Im zweiten Viertel dann lahmte die Schalker Offensive einwenig. Viele Distanzwürfe fanden nicht ins Ziel, dazu verlegte Daniel Boahene einen Dunk. Der BSV schaffte dennoch keine nachhaltige Aufholjagd, konnte zwischenzeitlich aber auf 9 Punkte verkürzen und diesen Durchgang immerhin noch mit 16:13 für sich entscheiden. Die zweite Halbzeit gehörte wieder den Hausherren, die sich konstant ein sicheres Polster aufbauten, während die Wölfe, die ohne den verletzten Starter Jan Letailleur auskommen mussten, offensiv wenig zustande brachten, nur schwache Wurfquoten erreichten und sich im Rebound-Duell abermals klar unterlegen präsentierten. Der BSV bedankt sich ausdrücklich bei seinen Fans, die die rot-weißen Farben zahlreich in der Erler Sporthalle vertreten haben.
 
Fazit von Headcoach Maik Berger: "Das Team hat erneut eine kämpferische Leistung gezeigt.

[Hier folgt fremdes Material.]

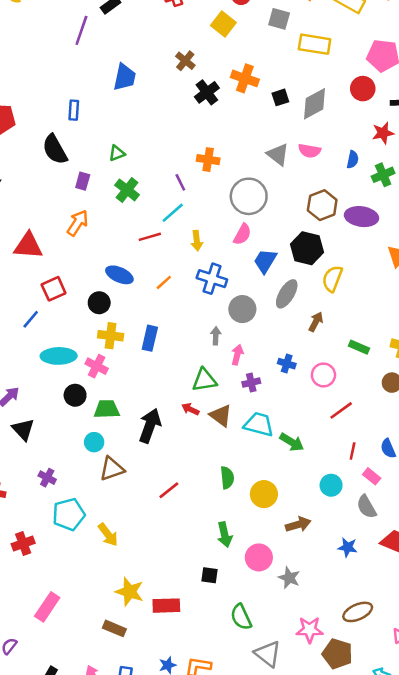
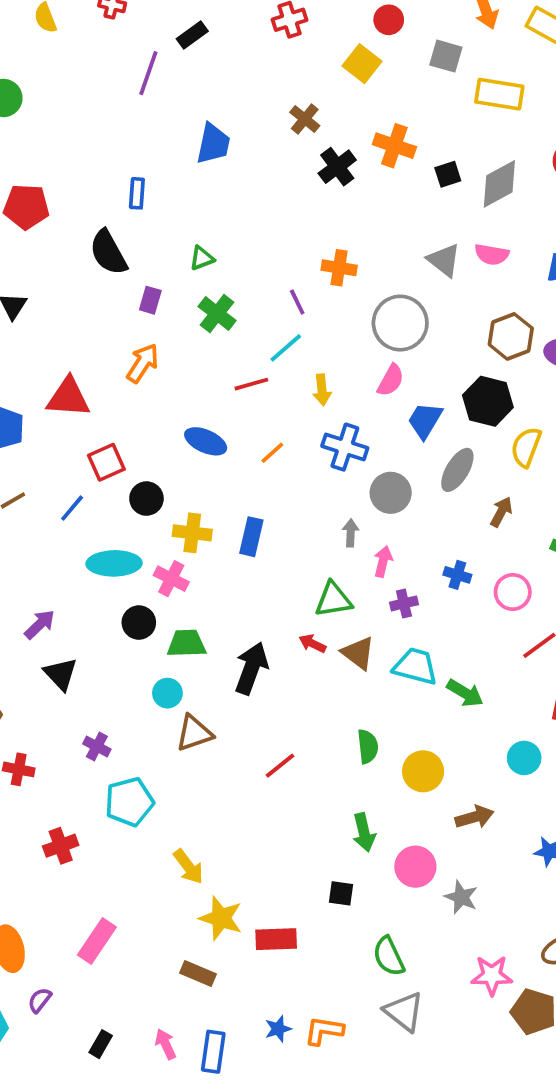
black circle: (99, 303) -> (146, 499), moved
yellow arrow: (108, 535) -> (188, 867), moved
gray triangle: (268, 654) -> (404, 1012), moved

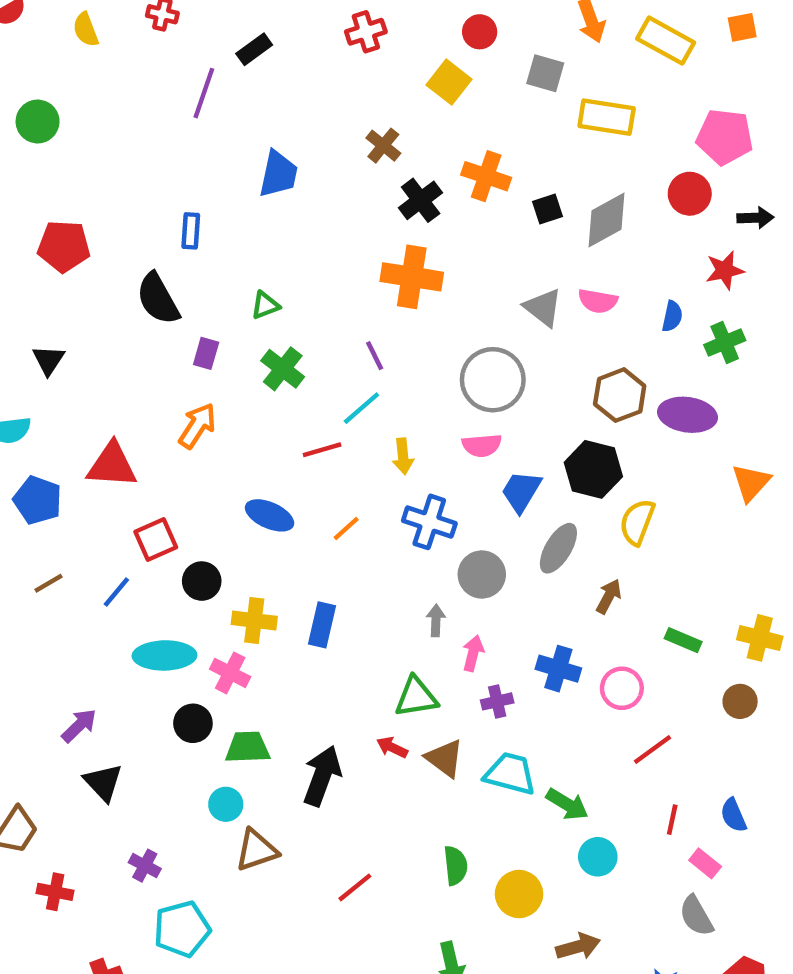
orange cross: (339, 268) -> (412, 277), moved, size x1.5
pink semicircle: (391, 380) -> (482, 445), turned 56
blue cross: (457, 575) -> (558, 669), size x1.4
cyan circle: (524, 758) -> (598, 857), moved

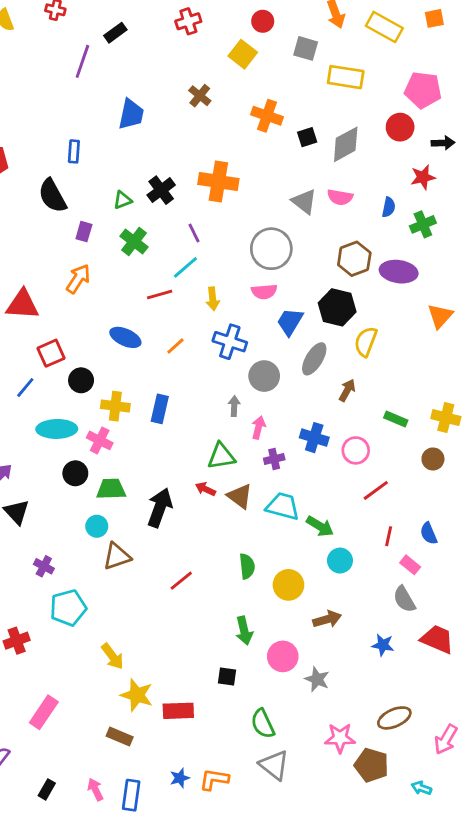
black cross: (421, 200) -> (161, 190), moved

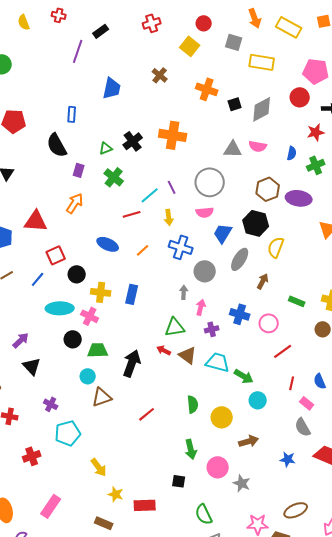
gray triangle: (304, 202) -> (233, 149), turned -36
purple line: (194, 233) -> (172, 187), moved
yellow star: (137, 695) -> (116, 494), size x0.7

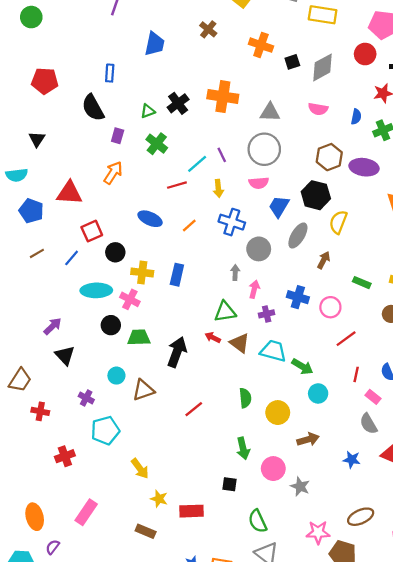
gray triangle: (233, 149) -> (270, 112), moved
cyan circle: (88, 376) -> (116, 376), moved

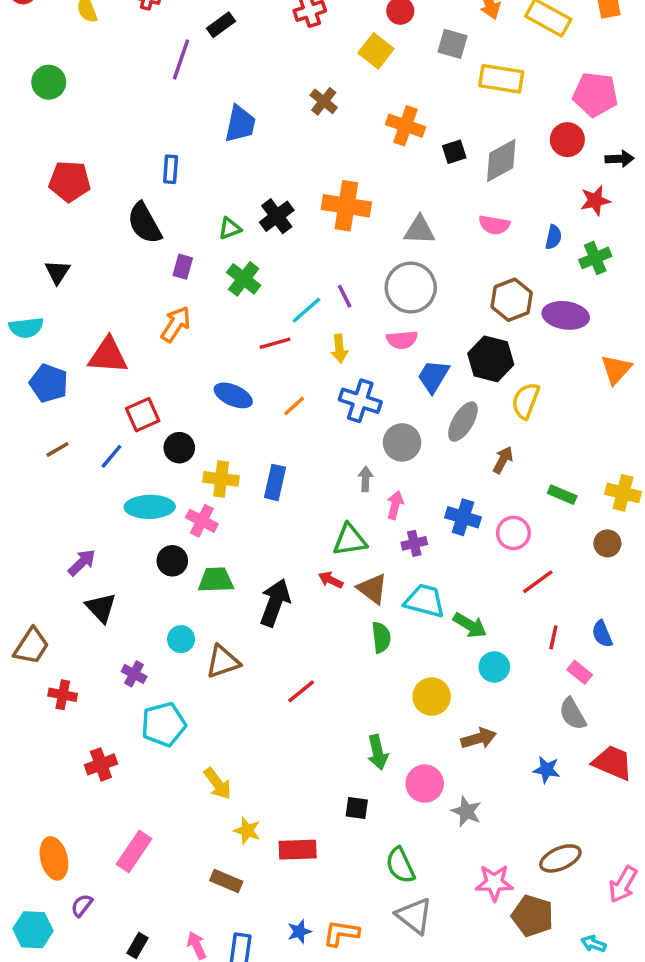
green semicircle: (245, 398) -> (381, 637), moved

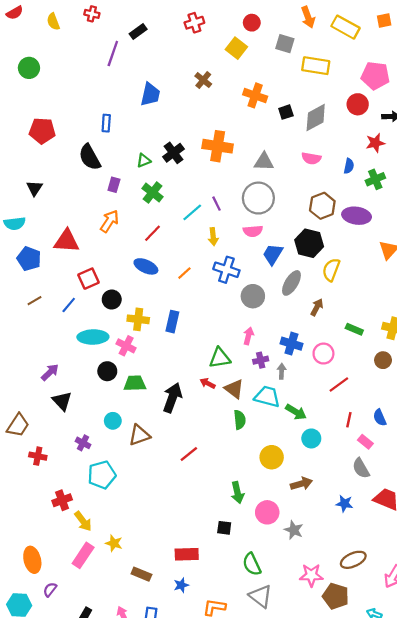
red line: (275, 343) -> (153, 233), moved, turned -30
gray arrow: (365, 479) -> (282, 371), moved
yellow arrow: (218, 784) -> (83, 521), moved
yellow star: (247, 831) -> (114, 543), moved
blue star: (299, 932) -> (181, 585), moved

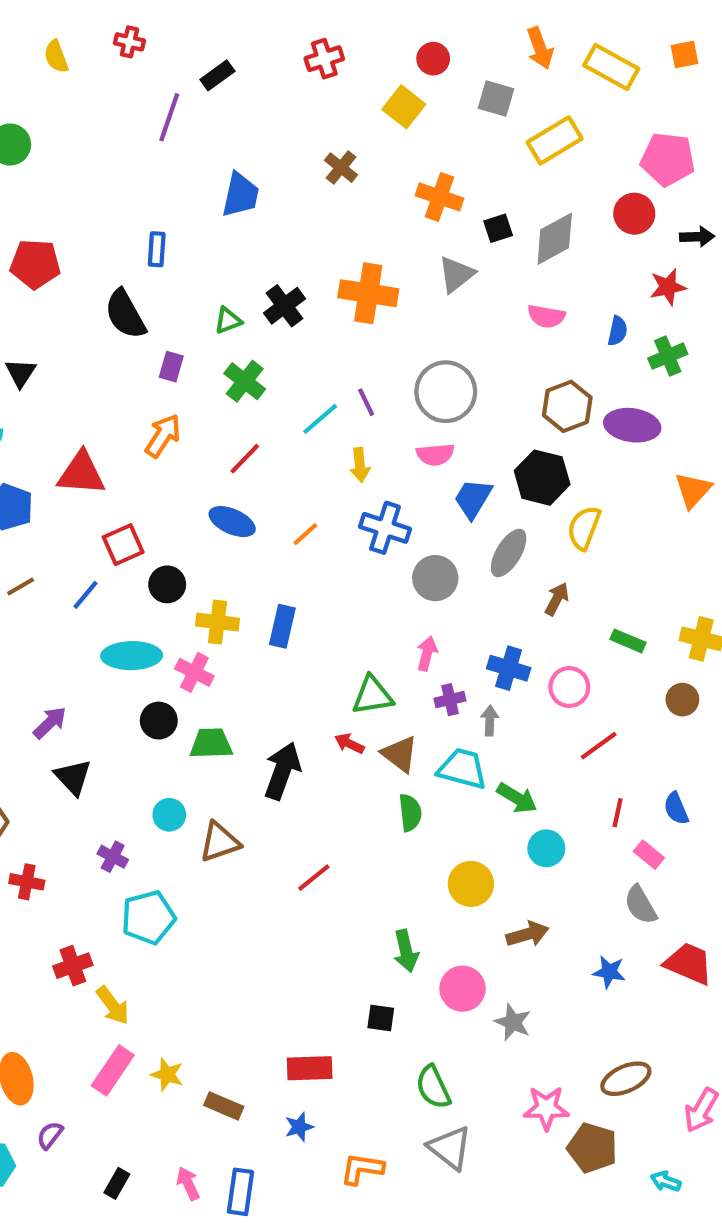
yellow rectangle: (316, 66) -> (555, 140), turned -40
gray triangle: (264, 162) -> (456, 274), moved, turned -40
yellow star: (114, 543) -> (167, 1075), moved

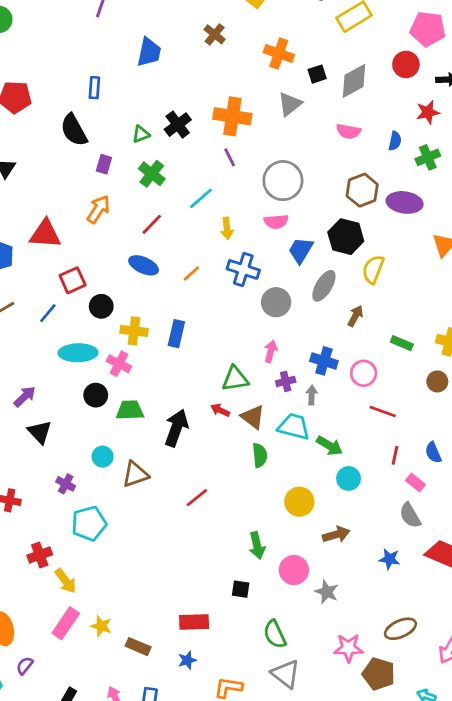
purple line: (366, 402) -> (230, 157), moved
red line: (599, 746) -> (383, 412), turned 56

Leider haben wir in den ersten drei Minuten bereits die Offensiv-Power der Schalker zu spüren bekommen. Durch unsere Zonenverteidigung konnten wir den Meister zwar ab und an aus dem Rhythmus bringen, haben aber dann im Angriff zu schwach agiert, um davon zu profitieren. Schalke steht zurecht ganz oben und hat sich den Sieg durch ihre Qualität in der Verteidigung und noch mehr Qualität im Angriff uneingeschränkt verdient. Für uns ist es nun wichtig, zu Hause noch einmal mutig aufzutreten - sich alles abzuverlangen. Wir werden uns intensiv auf Hagen vorbereiten, um unseren Fans einen Heimsieg zu schenken."
 
BSV: Günther (8/2), Raupys (6), Marquardt (5/1), Nasarre (13), Gashi (14/4), Gorontzi, Brown (11), Nieswand, Vadder (6), David. S04: Peters, Kakad (12/4), Szewczyk, Weichsel (7), Boahene (9/13Reb.), Carney (19/3), Mikutis (8/1), Janoschek (8), Penev, Alexander (14/2), Agyapong, Khartchenkov (8/1).